While right wing ‘populism’ should be an oxymoron, (like why would pro-billionaire authoritarianism ever be popular) sadly it has ways of harvesting grievance that defies rational analysis. We should understand that proto-fascists (right wing populists) have an advantage that no democratic political movement has ever had; it doesn’t need to build enduring support, from election to election, from generation to generation.

Precisely because it is anti-democratic, it only needs to ever win one election then its intention is always to abuse every lever of power to cement itself in place. For this reason, it can indeed be ‘populist’ because it can offer everybody and every grievance the relief it seeks without ever having to come up with the goods.

Right wing populism is a grift from beginning to end. Take the money and influence that comes with doing the bidding of billionaires, but wrap yourself in a flag and pretend to be a champion of the common people.

Promise to liberate the common folks from the grip of the terrible ‘elites’ who can be blamed for every grievance from the cost of living to personal sexual frustration and everything else in between.

Let’s be clear, democracy has had its flaws, the rule of law has had its flaws, the way our economy is managed has more than flaws. But if we drill down we find that the main problem with democracy is not having enough of it; the main problem with the rule of law is the way that the super-privileged can often avoid its reach; and the real problem with our economy is that it has for too long been managed to suit the investor class while taxing the exertion of workers.

Neo-liberalism, the Reagan/Thatcher grift that lied to us about trickle-down economics, pretending that ordinary people would somehow benefit from the wealthy paying less tax and accumulating a greater share of global wealth was always a grift. John Howard was its salesman in Australia.

Yes, elites may be responsible for the terrible housing crisis, the flattening of wage growth, the perverse inversion of the tax system, but which elites? The actual economic elites, not university professors, scientists, feminists, intellectuals and latte-sipping lefties, not green-haired social movement activists.

As annoying as you may have found any of these people at times, the real elites that have ripped us all off are obvious by the obscene wealth they have accumulated and the cynical ways in which they manipulate media, information and technology to get us to blame the wrong people. The Ginas, the Elons, the Murdochs, these are the real elites and the John Howards and the Pauline Hansons are merely their puppets.

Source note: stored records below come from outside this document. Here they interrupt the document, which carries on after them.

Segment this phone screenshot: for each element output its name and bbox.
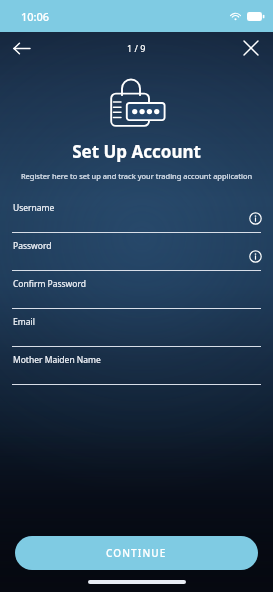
button[interactable]: Back <box>6 33 36 63</box>
button[interactable]: CONTINUE <box>15 536 258 570</box>
button[interactable]: Email <box>0 309 273 347</box>
button[interactable]: Mother Maiden Name <box>0 347 273 385</box>
staticText: Mother Maiden Name <box>13 354 101 366</box>
button[interactable]: Username <box>0 195 273 233</box>
other: Info <box>249 250 262 263</box>
staticText: Register here to set up and track your t… <box>8 171 265 181</box>
button[interactable]: Confirm Password <box>0 271 273 309</box>
staticText: CONTINUE <box>106 546 167 560</box>
staticText: Email <box>13 316 35 328</box>
staticText: 10:06 <box>21 9 50 24</box>
other: Info <box>249 212 262 225</box>
button[interactable]: Password <box>0 233 273 271</box>
staticText: Set Up Account <box>0 140 273 163</box>
staticText: Username <box>13 202 55 214</box>
staticText: Confirm Password <box>13 278 86 290</box>
staticText: 1 / 9 <box>127 42 146 54</box>
button[interactable]: Close <box>236 33 266 63</box>
staticText: Password <box>13 240 52 252</box>
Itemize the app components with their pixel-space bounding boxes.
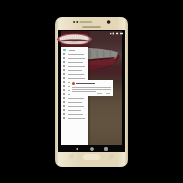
button[interactable]	[61, 88, 88, 92]
button[interactable]: Home button	[83, 154, 100, 160]
button[interactable]	[61, 48, 88, 52]
button[interactable]: Recent apps	[103, 146, 109, 152]
button[interactable]	[61, 76, 88, 80]
button[interactable]	[61, 80, 88, 84]
button[interactable]	[61, 64, 88, 68]
button[interactable]	[61, 112, 88, 116]
button[interactable]	[61, 52, 88, 56]
button[interactable]	[61, 68, 88, 72]
button[interactable]	[61, 92, 88, 96]
button[interactable]	[96, 92, 103, 95]
button[interactable]	[105, 92, 111, 95]
button[interactable]	[61, 108, 88, 112]
button[interactable]	[61, 96, 88, 100]
button[interactable]: Home	[89, 146, 95, 152]
button[interactable]	[61, 116, 88, 120]
button[interactable]	[61, 72, 88, 76]
button[interactable]: Back	[74, 146, 80, 152]
button[interactable]	[61, 100, 88, 104]
button[interactable]	[61, 104, 88, 108]
button[interactable]	[61, 56, 88, 60]
button[interactable]	[61, 84, 88, 88]
button[interactable]	[61, 60, 88, 64]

The past golden era of life in the USA or Australia where a single-income family could buy a home and raise a family were the result of post-war socialist policies, and trade union activism that involved the taxing of wealth and its redistribution into government services to produce a fairer society. The golden era was a capitalist economy very strongly modified by democratic socialism.

And ironically it is that very era of democractic socialism that our right wingers cynically remind you of while encouraging you to blame migrants, unionists, feminists, academics, greenies, indigenous people, LGBTIQ people or anyone other than the real architects of poverty, the billionaires and their puppets.

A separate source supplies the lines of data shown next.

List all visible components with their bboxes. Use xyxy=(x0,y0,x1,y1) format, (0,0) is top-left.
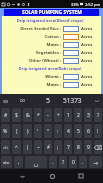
button[interactable]: ; xyxy=(54,140,62,154)
staticText: Other (Wheat) : xyxy=(5,58,61,64)
staticText: Acres xyxy=(81,58,95,64)
button[interactable]: , xyxy=(14,156,23,168)
staticText: - xyxy=(47,112,49,119)
button[interactable]: SOLAR PUMPING SYSTEM xyxy=(4,9,99,16)
staticText: ! xyxy=(97,128,99,135)
staticText: Acres xyxy=(81,42,95,48)
staticText: ? xyxy=(62,159,65,166)
staticText: 5 xyxy=(77,128,80,135)
staticText: . xyxy=(82,159,84,166)
staticText: 33% xyxy=(71,2,79,7)
staticText: + xyxy=(57,112,60,119)
button[interactable]: → xyxy=(89,156,102,168)
button[interactable]: - xyxy=(44,108,52,122)
staticText: Acres xyxy=(81,82,95,88)
staticText: ) xyxy=(27,128,29,135)
button[interactable]: | xyxy=(23,140,32,154)
button[interactable]: + xyxy=(54,108,62,122)
button[interactable]: $ xyxy=(12,108,21,122)
staticText: 6 xyxy=(87,128,90,135)
button[interactable]: ⌫ xyxy=(94,140,102,154)
staticText: ; xyxy=(57,144,59,151)
button[interactable]: ) xyxy=(23,124,32,138)
staticText: Maize : xyxy=(5,82,61,88)
button[interactable]: ! xyxy=(94,124,102,138)
staticText: $ xyxy=(15,112,18,119)
button[interactable]: 5 xyxy=(40,94,56,107)
button[interactable]: 7 xyxy=(64,140,72,154)
button[interactable]: 2 xyxy=(74,108,82,122)
staticText: | xyxy=(26,144,29,151)
button[interactable]: # xyxy=(1,108,10,122)
button[interactable]: 9 xyxy=(84,140,92,154)
staticText: Vegetables : xyxy=(5,50,61,56)
button[interactable]: . xyxy=(49,156,57,168)
button[interactable]: . xyxy=(79,156,87,168)
button[interactable] xyxy=(63,82,79,88)
staticText: Cotton : xyxy=(5,34,61,40)
button[interactable]: 1 xyxy=(64,108,72,122)
staticText: Acres xyxy=(81,26,95,32)
button[interactable]: 51373 xyxy=(59,94,85,107)
button[interactable]: ^ xyxy=(12,140,21,154)
button[interactable]: ? xyxy=(59,156,67,168)
staticText: 0 xyxy=(72,159,75,166)
staticText: ^ xyxy=(15,144,18,151)
staticText: 2 xyxy=(77,112,80,119)
button[interactable]: More suggestions xyxy=(92,96,102,106)
staticText: ' xyxy=(37,128,39,135)
staticText: Direct Seeded Rice : xyxy=(5,26,61,32)
staticText: =\< xyxy=(3,145,9,150)
button[interactable]: ' xyxy=(34,124,42,138)
button[interactable]: 8 xyxy=(74,140,82,154)
button[interactable] xyxy=(63,74,79,80)
button[interactable]: & xyxy=(23,108,32,122)
staticText: Wheat : xyxy=(5,74,61,80)
staticText: , xyxy=(18,159,20,166)
button[interactable]: Back xyxy=(15,169,29,183)
staticText: 1 xyxy=(67,112,70,119)
button[interactable]: ~ xyxy=(34,140,42,154)
button[interactable]: abc xyxy=(1,156,12,168)
button[interactable]: ≠ xyxy=(44,140,52,154)
button[interactable]: Emoji and GIF xyxy=(16,94,29,107)
staticText: ( xyxy=(16,128,18,135)
button[interactable]: : xyxy=(54,124,62,138)
button[interactable] xyxy=(63,34,79,40)
button[interactable]: Keyboard menu xyxy=(0,96,10,106)
button[interactable]: 0 xyxy=(69,156,77,168)
button[interactable]: 6 xyxy=(84,124,92,138)
button[interactable]: =\< xyxy=(1,140,10,154)
staticText: 5 xyxy=(46,96,51,106)
staticText: * xyxy=(37,112,40,119)
button[interactable]: * xyxy=(34,108,42,122)
staticText: Acres xyxy=(81,50,95,56)
button[interactable]: Home xyxy=(45,169,59,183)
button[interactable]: ( xyxy=(12,124,21,138)
staticText: 4 xyxy=(67,128,70,135)
button[interactable]: 4 xyxy=(64,124,72,138)
staticText: ∞ xyxy=(19,96,26,105)
button[interactable]: 5 xyxy=(74,124,82,138)
button[interactable]: ? xyxy=(94,108,102,122)
staticText: : xyxy=(57,128,59,135)
staticText: Drip irrigated area(Rabi crops) xyxy=(5,66,95,72)
staticText: → xyxy=(93,159,99,166)
button[interactable] xyxy=(63,58,79,64)
button[interactable] xyxy=(63,42,79,48)
staticText: abc xyxy=(3,160,10,165)
staticText: SOLAR PUMPING SYSTEM xyxy=(22,9,82,16)
button[interactable]: 3 xyxy=(84,108,92,122)
button[interactable] xyxy=(63,50,79,56)
staticText: 51373 xyxy=(63,96,82,105)
button[interactable]: Recents xyxy=(74,169,88,183)
staticText: Acres xyxy=(81,74,95,80)
button[interactable]: ␣ xyxy=(25,156,47,168)
staticText: 7 xyxy=(67,144,70,151)
staticText: " xyxy=(47,128,50,135)
staticText: ~ xyxy=(37,144,40,151)
button[interactable]: " xyxy=(44,124,52,138)
staticText: 8 xyxy=(77,144,80,151)
button[interactable] xyxy=(63,26,79,32)
button[interactable]: % xyxy=(1,124,10,138)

Pauline Hanson is a great example, wrapped in the Australian flag as a cover for grift, she winges and whines in an affected strine, while being feted and funded by Gina, and if you look at her parliamentary voting record, she has opposed every wage increase, Centrelink adjustments, HECS relief, cost of living support, and attempt to tax the investor class that has come across her table. A handmaiden of wealth pretending to be a champion of the Aussie battler. That’s populism, tell whatever lie will get you votes.

Trump used the same formula, the former ‘great’ America was the one that was the outcome of Roosevelt’s post war ‘new deal’, a largely democratic socialist program to redistribute wealth and use tax to create a fairer society. The very thing the right-wing populist is committed to destroying is exactly what they pretend they will resurrect.

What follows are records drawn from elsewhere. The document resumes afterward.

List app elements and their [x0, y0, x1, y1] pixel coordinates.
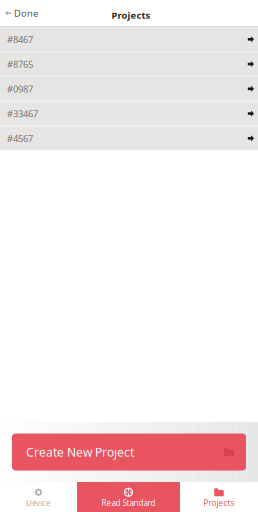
button[interactable]: Projects: [180, 482, 258, 512]
button[interactable]: Create New Project: [12, 434, 246, 470]
staticText: #8765: [7, 58, 33, 70]
staticText: #0987: [7, 83, 33, 95]
button[interactable]: #0987: [0, 77, 258, 101]
staticText: Read Standard: [102, 498, 156, 508]
staticText: Projects: [204, 498, 234, 508]
staticText: #4567: [7, 132, 33, 144]
button[interactable]: Read Standard: [77, 482, 180, 512]
button[interactable]: #33467: [0, 102, 258, 126]
staticText: #8467: [7, 33, 33, 46]
button[interactable]: Device: [0, 482, 77, 512]
staticText: Done: [14, 7, 38, 19]
button[interactable]: #8467: [0, 27, 258, 51]
button[interactable]: #4567: [0, 126, 258, 150]
button[interactable]: Done: [0, 0, 46, 26]
staticText: Device: [26, 498, 51, 508]
staticText: Projects: [112, 9, 150, 21]
button[interactable]: #8765: [0, 52, 258, 76]
staticText: Create New Project: [26, 444, 134, 460]
staticText: #33467: [7, 107, 38, 120]
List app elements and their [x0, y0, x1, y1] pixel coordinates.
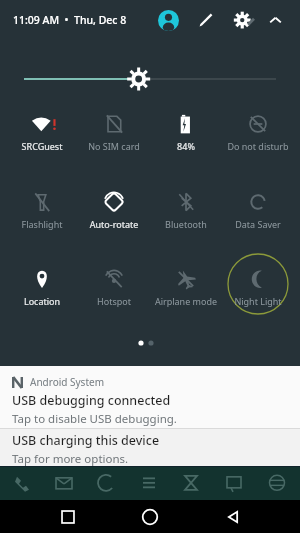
button[interactable]: No SIM card [78, 107, 150, 169]
staticText: 11:09 AM • Thu, Dec 8 [13, 13, 127, 27]
button[interactable]: Brightness [0, 62, 300, 96]
button[interactable]: Recents [55, 504, 81, 530]
staticText: Bluetooth [150, 218, 222, 230]
staticText: Location [6, 295, 78, 307]
staticText: Do not disturb [222, 140, 294, 152]
button[interactable]: Airplane mode [150, 262, 222, 324]
button[interactable]: Home [136, 503, 164, 531]
button[interactable]: Hotspot [78, 262, 150, 324]
staticText: Airplane mode [150, 295, 222, 307]
button[interactable]: Back [220, 504, 246, 530]
staticText: Auto-rotate [78, 218, 150, 230]
staticText: Android System [30, 375, 105, 389]
button[interactable]: Settings [233, 10, 254, 31]
button[interactable]: 84% [150, 107, 222, 169]
staticText: Tap to disable USB debugging. [12, 411, 177, 427]
button[interactable]: USB charging this device [0, 429, 300, 466]
button[interactable]: Data Saver [222, 185, 294, 247]
button[interactable]: Location [6, 262, 78, 324]
staticText: SRCGuest [6, 140, 78, 152]
staticText: Data Saver [222, 218, 294, 230]
button[interactable]: Night Light [222, 262, 294, 324]
button[interactable]: Auto-rotate [78, 185, 150, 247]
staticText: USB charging this device [12, 432, 160, 449]
button[interactable]: SRCGuest [6, 107, 78, 169]
button[interactable]: User [158, 10, 179, 31]
button[interactable]: Do not disturb [222, 107, 294, 169]
button[interactable]: Android System [0, 366, 300, 428]
staticText: Flashlight [6, 218, 78, 230]
staticText: Hotspot [78, 295, 150, 307]
staticText: Night Light [222, 295, 294, 307]
staticText: Tap for more options. [12, 451, 129, 466]
button[interactable]: Flashlight [6, 185, 78, 247]
staticText: No SIM card [78, 140, 150, 152]
button[interactable]: Bluetooth [150, 185, 222, 247]
staticText: USB debugging connected [12, 392, 171, 409]
staticText: 84% [150, 140, 222, 152]
button[interactable]: Edit [196, 10, 216, 30]
button[interactable]: Collapse [266, 11, 285, 30]
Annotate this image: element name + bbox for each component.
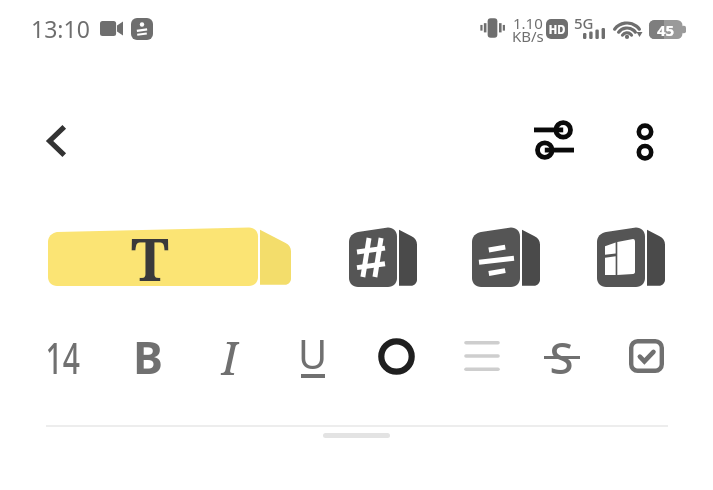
staticText: T [131, 219, 169, 284]
button[interactable]: Back [29, 116, 83, 166]
button[interactable]: Text colour [366, 328, 426, 384]
button[interactable]: Italic [200, 328, 260, 384]
staticText: S [550, 327, 574, 385]
staticText: 1.10 [513, 13, 543, 33]
button[interactable]: Align [450, 328, 510, 384]
button[interactable]: T [48, 227, 292, 292]
staticText: I [221, 325, 239, 387]
staticText: 45 [657, 20, 675, 39]
staticText: 5G [574, 13, 594, 33]
button[interactable]: Bold [118, 328, 178, 384]
button[interactable] [597, 227, 666, 293]
staticText: U [298, 326, 328, 380]
button[interactable]: Checklist [616, 328, 676, 384]
staticText: KB/s [512, 26, 544, 46]
staticText: HD [549, 21, 565, 37]
button[interactable] [349, 227, 418, 293]
button[interactable] [472, 227, 541, 293]
button[interactable]: Underline [283, 328, 343, 384]
staticText: B [133, 326, 163, 386]
staticText: 13:10 [31, 13, 90, 44]
button[interactable]: Strikethrough [532, 328, 592, 384]
button[interactable]: More options [621, 118, 669, 166]
button[interactable]: Font size [33, 328, 93, 384]
button[interactable]: Settings [521, 114, 587, 166]
staticText: 14 [46, 328, 80, 384]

We don’t need any more tax cuts in this country, we need more taxation of the investor class (less taxation of exertion income: labour) and renewed spending on health education, community facilities, welfare and wealth redistribution. In short, we need more Whitlam and less Howard and definitely no Pauline.

It’s sad to see how social media and populist grifters can turn genuine social problems into potent hate bombs deliberately targeting people who are also suffering and who are in no way responsible for the decline of equality.

Migrants are more likely to be taking care of your aging parents in low-paid aged care roles, or nursing you in what’s left of our fantastic taxpayer-funded public health system, than showing up to deprive you of a home at an auction; that’s the investor class that does that to you.

Economic inequality is one of the grievances that is cynically exploited by the right, but more viscerally they also exploit two other grievances, one is lost privilege and the other is sexual frustration.

Lost privilege, what is this? It’s the sensation of loss that comes from seeing unconscious privilege questioned. In that great society of the past we remember, there was lots of privilege there for the victor nations of World War two. We got to set up global financial systems that were great for the global north and pretty impossibly challenging for the global south.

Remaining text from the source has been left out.